ナツィ、かすみ、キヲン、露夏、ピスケスの5人は、ナツィと露夏がケンカをしていた公園のすぐ傍にある、鉄道の車両基地の上を通っている歩道橋の上にいた。
歩道橋の下にはさまざまな形式の鉄道車両が停まっており、キヲンと露夏は近くのコンビニで買ったアイスバーを片手に、歓声を上げながらそれらを眺めている。

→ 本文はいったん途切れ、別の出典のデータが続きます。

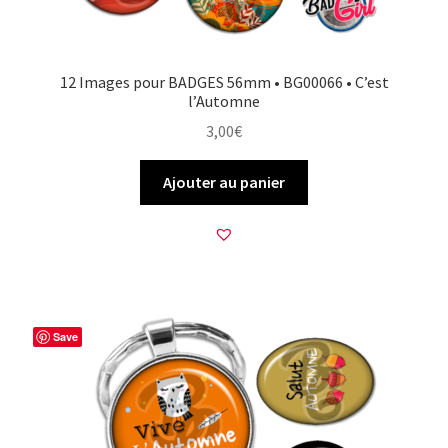
12 Images pour BADGES 56mm • BG00066 • C’est
l’Automne
3,00
€
Ajouter au panier
Save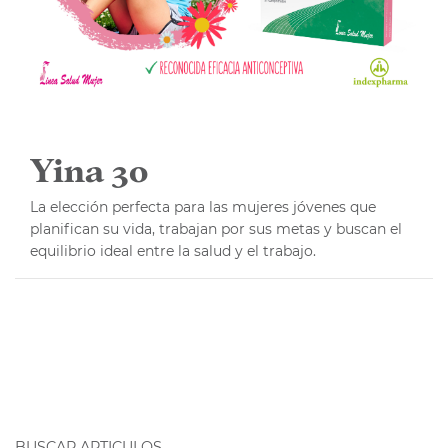
Yina 30
La elección perfecta para las mujeres jóvenes que
planifican su vida, trabajan por sus metas y buscan el
equilibrio ideal entre la salud y el trabajo.
BUSCAR ARTICULOS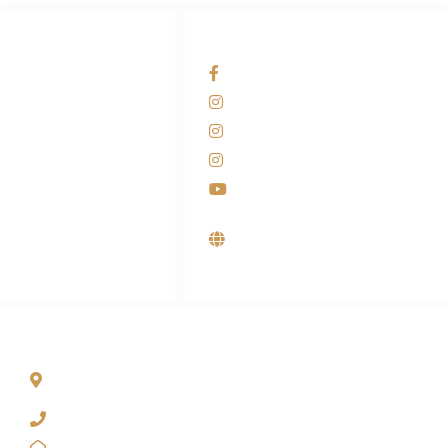
HUBUNGI KAMI
OUR NETWORKS
Admin Marketing
Facebook KANABA
081-225-800-388
Instagram KANABA
M. Haka
Instagram SIYUBA
(Marketing) 0812-
9090-5709
Instagram DONG SO
Customer Care
Youtube
0812-9090-4709
Supplier, Distributor &
Produsen Mesin Laundry
Industri
ALAMAT
Jl. Wonosari KM 8.5 Kuden RT 02, Sitimulyo, Piyungan
Bantul
(0274) 4536 274
kanaba.marketing@gmail.com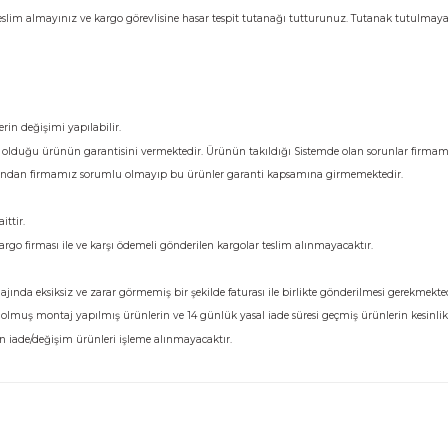
Yorumlar
lisinin yanında kontrol ediniz.
r ise ürünü teslim almayınız ve kargo görevlisine hasar tespit tutanağı tu
dir.
ir. Bu ürünlerin değişimi yapılabilir.
zi sadece satmış olduğu ürünün garantisini vermektedir. Ürünün takıldığı S
ullanıcı hatasından firmamız sorumlu olmayıp bu ürünler garanti kapsamı
ücreti size aittir.
niz. Farklı kargo firması ile ve karşı ödemeli gönderilen kargolar teslim alı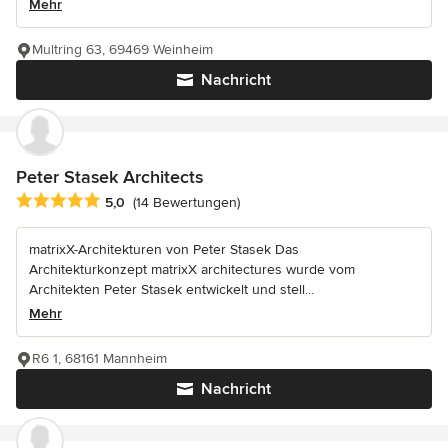
Mehr
Multring 63, 69469 Weinheim
Nachricht
Peter Stasek Architects
Durchschnittliche Bewertung: 5 von 5 Sternen
5,0
(14 Bewertungen)
matrixX-Architekturen von Peter Stasek Das
Architekturkonzept matrixX architectures wurde vom
Architekten Peter Stasek entwickelt und stell...
Mehr
R6 1, 68161 Mannheim
Nachricht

その傍で、ナツィはぬいぐるみを抱えたままかすみとピスケスに挟まれて、歩道橋の柵を背に座り込んでいた。
「“学会”の結界監視システムを使って俺を探し出すとか、ズルすぎだろ…」
ナツィはうなだれつつ呟く。
ピスケスは仕方ないわよと笑った。
「かすみときーちゃんがお前を探したいって熱心にいうから、私も折れちゃったのよ」
「なんだそりゃ」
ピスケスの言葉にナツィは引き気味で答える。
「そもそもお前は俺の監視役とはいえ“事情”を知っているから見逃してくれると思ったのに…」
ナツィはがっくりとまたうなだれた。
ピスケスはそれを見てうふふと笑うが、かすみは不思議そうに、ねぇとナツィに話しかけた。